START Data excerpts

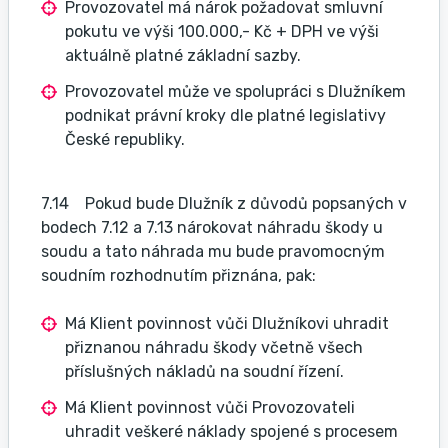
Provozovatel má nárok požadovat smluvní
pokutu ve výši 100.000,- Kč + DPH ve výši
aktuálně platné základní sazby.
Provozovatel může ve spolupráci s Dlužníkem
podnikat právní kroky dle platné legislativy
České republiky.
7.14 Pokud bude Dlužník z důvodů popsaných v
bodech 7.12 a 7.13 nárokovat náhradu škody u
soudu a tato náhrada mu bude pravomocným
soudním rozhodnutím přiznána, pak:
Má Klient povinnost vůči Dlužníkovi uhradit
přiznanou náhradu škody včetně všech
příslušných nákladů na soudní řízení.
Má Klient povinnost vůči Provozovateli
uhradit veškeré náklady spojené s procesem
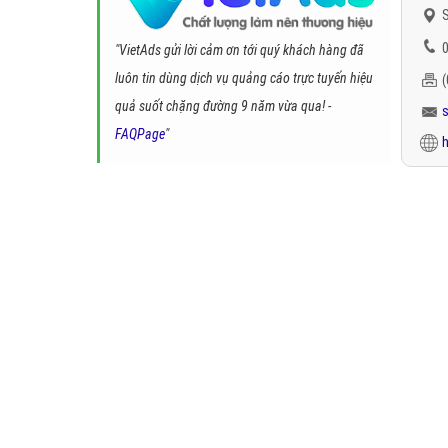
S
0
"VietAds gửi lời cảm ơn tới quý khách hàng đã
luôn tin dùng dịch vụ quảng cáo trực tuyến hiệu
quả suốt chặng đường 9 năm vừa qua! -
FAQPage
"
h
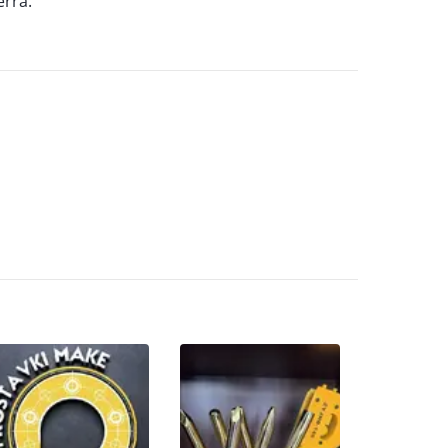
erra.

END Data excerpts

Work order ▸ Above are the entries; count how many of their lines contain the word "náhradu" and give only that number.

The completed task ▸ 2